Every year as I take down my Christmas Tree I am spend the time in prayer and thoughts about what the New Year will hold for our family. This year though as I was putting up my tree I reflected on the past 6.5 years. Now my tree will never win a decorating award and it certainly is NOT a "show" tree. It is the kind of tree I grew up with. A mix of 1st ornaments, mother's day gifts, macaroni art, and teacher gifts my parents brought home from school each year. Every once in a while mom would bring home an ornament from a special trip.
My Tree is no different. I like to think of it as a Hodge-podge of memories from each year. Each ornament I put up a think about when and where I got it. Some ornaments mark places we have been.
Some places like this one from St. Louis, will always remind me of James SDR surgery. Last year we were celebrating Christmas with a child that could barely sit up on his own and we had just been told that he would be wheelchair bound. But this year, after St. Louis, we are celebrating with a child that is walking to the playground at school in his walker!!
Some ornaments are homemade and make me think about the bright eyed children that spent a Saturday making such sweet gifts for me. I care for these just as gently as any store bought ornament.
There are a few ornaments that just make me LAUGH!! For a few years at thanksgiving ( when puff paints were all the rage) My family had a craft that we all worked on. Some years it was a quilt that we would all sign. and over the year when we realized that boyfriends and girlfriends come and go and that it looks odd to have larger puff paint smear by a name ;-). We moved on to ornaments. This was my 2005 creation! Now in my defense we were making "silly" ornaments......Silly isnt the word that I describe this one as now ( it is in the back of my tree)
And in keeping with my childhood tree, I have many ornaments from my days as a K teacher.
This is the ornament that I always let Josh hang. It was given to us by his grandparents. We dont see his side of the family very often and they arent involved in James' life, which is very sad, but it is our reality. But these ornaments remind me of better times.
Then there the ornaments that reflect our life with James. Oh how I LONGED for these ornaments to hang from my tree. Not just a symbol of a heartbreak that will never be here on earth but one that celebrated LIFE. And boy does he have many! 6 as a matter of fact ;-) This is my favorite. James was just 2 week out of the NICU and 6 weeks old. He was still SOOO very tiny that Santa held him in just the palms of his hands and just lifted him up to his face. his outfit was just huge on him too . I just think it is so cute and I love it!
Sometimes I think back to those days and I just wish I could tell myself to slow down and enjoy it more.
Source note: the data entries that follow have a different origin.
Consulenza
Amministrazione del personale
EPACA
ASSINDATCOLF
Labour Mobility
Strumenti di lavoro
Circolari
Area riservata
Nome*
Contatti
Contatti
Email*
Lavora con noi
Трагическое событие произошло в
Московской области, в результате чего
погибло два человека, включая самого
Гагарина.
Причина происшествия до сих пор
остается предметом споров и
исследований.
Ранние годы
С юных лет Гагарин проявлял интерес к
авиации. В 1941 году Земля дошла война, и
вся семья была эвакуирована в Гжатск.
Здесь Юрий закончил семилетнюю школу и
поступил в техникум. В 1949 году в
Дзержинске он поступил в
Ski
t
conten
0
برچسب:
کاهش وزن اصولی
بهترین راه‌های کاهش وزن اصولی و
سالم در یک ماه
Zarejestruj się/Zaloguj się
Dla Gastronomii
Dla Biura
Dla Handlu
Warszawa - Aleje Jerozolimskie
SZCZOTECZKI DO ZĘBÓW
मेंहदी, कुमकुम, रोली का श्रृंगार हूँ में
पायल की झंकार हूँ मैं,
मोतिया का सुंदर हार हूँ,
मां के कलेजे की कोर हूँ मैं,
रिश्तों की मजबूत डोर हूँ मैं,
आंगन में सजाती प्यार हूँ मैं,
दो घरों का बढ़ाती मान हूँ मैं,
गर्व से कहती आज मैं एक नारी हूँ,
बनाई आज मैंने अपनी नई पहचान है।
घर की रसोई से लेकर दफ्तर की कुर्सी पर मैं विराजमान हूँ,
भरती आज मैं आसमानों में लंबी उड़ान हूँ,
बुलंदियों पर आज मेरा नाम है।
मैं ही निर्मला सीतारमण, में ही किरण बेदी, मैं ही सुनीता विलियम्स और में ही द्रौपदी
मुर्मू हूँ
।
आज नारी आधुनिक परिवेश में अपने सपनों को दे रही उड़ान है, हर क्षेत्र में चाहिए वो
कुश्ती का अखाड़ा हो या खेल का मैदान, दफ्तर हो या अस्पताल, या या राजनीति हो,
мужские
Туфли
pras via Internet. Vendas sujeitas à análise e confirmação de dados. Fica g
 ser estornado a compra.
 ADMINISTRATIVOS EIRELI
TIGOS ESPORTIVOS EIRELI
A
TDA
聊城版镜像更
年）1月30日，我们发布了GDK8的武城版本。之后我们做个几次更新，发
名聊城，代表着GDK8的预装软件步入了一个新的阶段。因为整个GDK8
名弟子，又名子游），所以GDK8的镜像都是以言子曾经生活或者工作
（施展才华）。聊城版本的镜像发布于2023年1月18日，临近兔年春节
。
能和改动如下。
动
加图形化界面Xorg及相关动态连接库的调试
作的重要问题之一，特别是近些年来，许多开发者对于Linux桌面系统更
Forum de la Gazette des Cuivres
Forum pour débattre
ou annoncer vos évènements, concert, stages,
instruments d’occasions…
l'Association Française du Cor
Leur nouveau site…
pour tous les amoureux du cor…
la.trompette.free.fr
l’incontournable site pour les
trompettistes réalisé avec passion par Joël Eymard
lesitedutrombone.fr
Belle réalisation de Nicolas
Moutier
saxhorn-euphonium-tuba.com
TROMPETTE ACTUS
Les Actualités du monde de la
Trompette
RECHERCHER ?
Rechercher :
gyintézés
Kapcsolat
I wish that I could tell myself that the next few years are going to be the hardest of your life but not to worry because they will also be the BEST years of my life too. I would tell myself to deal with my guilt earlier than I did and to not let it rob me of the GIFT I had been given in James.
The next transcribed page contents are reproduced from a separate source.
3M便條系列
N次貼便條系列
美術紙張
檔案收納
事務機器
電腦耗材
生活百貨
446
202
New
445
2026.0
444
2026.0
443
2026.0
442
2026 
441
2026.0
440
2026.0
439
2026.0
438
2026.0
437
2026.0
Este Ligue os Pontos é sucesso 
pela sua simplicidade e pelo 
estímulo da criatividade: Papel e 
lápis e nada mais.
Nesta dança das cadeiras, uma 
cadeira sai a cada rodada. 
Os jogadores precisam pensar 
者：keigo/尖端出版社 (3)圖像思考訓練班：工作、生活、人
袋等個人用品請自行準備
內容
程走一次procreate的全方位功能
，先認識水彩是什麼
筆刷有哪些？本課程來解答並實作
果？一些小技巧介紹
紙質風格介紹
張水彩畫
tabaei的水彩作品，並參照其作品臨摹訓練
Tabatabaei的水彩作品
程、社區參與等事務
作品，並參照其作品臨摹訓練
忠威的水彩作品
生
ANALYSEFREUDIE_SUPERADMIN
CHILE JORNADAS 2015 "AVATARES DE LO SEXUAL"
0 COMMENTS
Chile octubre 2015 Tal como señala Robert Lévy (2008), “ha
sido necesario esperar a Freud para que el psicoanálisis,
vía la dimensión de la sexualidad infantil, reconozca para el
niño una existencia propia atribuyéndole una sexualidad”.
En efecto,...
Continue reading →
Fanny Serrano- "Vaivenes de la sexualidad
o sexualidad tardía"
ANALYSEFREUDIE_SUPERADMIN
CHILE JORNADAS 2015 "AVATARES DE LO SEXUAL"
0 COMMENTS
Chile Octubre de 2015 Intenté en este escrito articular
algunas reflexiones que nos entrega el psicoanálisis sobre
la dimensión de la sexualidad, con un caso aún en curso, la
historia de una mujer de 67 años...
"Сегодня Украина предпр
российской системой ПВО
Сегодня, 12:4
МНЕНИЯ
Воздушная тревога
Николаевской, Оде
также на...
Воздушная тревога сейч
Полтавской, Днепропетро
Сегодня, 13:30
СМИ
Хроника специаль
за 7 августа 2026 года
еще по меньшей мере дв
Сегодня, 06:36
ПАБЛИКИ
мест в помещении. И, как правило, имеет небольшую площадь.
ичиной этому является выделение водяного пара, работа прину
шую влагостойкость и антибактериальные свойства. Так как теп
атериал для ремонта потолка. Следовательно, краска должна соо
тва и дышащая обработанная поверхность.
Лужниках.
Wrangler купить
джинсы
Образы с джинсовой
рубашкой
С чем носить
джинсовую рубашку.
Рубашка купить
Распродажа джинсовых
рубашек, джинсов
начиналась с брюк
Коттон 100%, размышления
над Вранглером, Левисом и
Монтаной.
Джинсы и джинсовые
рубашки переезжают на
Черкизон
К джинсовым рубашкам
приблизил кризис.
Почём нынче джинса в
This is the ornament that I always let Josh hang. It was given to us by his grandparents. We dont see his side of the family very often and they arent involved in James' life, which is very sad, but it is our reality. But these ornaments remind me of better times.
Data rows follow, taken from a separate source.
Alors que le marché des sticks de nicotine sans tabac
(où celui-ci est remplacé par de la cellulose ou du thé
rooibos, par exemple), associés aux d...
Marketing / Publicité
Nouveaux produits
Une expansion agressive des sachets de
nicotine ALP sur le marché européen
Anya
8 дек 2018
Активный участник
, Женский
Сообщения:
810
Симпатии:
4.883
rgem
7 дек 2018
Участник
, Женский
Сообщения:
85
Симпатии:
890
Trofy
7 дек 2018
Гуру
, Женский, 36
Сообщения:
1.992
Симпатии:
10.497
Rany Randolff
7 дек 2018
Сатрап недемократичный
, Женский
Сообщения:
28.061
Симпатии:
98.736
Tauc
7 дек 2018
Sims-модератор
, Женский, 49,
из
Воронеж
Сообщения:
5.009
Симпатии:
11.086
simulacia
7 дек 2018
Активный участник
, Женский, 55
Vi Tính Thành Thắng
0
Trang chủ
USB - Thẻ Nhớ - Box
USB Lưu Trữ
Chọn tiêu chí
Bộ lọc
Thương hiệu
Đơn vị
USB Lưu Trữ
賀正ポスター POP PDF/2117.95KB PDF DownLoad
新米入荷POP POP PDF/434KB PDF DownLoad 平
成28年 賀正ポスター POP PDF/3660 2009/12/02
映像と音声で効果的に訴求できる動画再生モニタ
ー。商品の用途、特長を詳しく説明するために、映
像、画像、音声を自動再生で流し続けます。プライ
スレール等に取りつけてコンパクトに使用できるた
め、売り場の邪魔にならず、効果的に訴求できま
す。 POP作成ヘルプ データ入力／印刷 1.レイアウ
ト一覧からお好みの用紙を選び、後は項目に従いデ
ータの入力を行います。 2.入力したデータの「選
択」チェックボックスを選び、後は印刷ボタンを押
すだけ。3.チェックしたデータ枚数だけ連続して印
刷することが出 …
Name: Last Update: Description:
And then there are the ornaments that mark time. Time in our lives that might be sad and overwhelming but remind me to live my life looking to my Savior. Some of my ornaments are the only connection James will have to Josh's Father since he passed away just a few months before James was born. This ornament was one that BJ ( Josh's father) would always hang on the tree. He would come over to watch me put the tree up and I would force him to put at least one ornament on the tree. And this was the one
Then there the ornaments that reflect our life with James. Oh how I LONGED for these ornaments to hang from my tree. Not just a symbol of a heartbreak that will never be here on earth but one that celebrated LIFE. And boy does he have many! 6 as a matter of fact ;-) This is my favorite. James was just 2 week out of the NICU and 6 weeks old. He was still SOOO very tiny that Santa held him in just the palms of his hands and just lifted him up to his face. his outfit was just huge on him too . I just think it is so cute and I love it!
Sometimes I think back to those days and I just wish I could tell myself to slow down and enjoy it more. I wish that I could tell myself that the next few years are going to be the hardest of your life but not to worry because they will also be the BEST years of my life too. I would tell myself to deal with my guilt earlier than I did and to not let it rob me of the GIFT I had been given in James.
So there you have it! This was my stream of consciousness as I was putting up my tree for 2010 Christmas.
1 comments:
I Loved reading this post and going back in time with my own memories. You got to go down memory lane this year when you helped me put up MY tree...thanks so much because you know it is NOT my favorite job now that everyone has left home. The ornaments made by you children are my favorite and next are the ones marking a special trip or event in the life of our family. I'm so glad both you & Matthew have continued the tradition of a "family" tree rather than a showcase tree.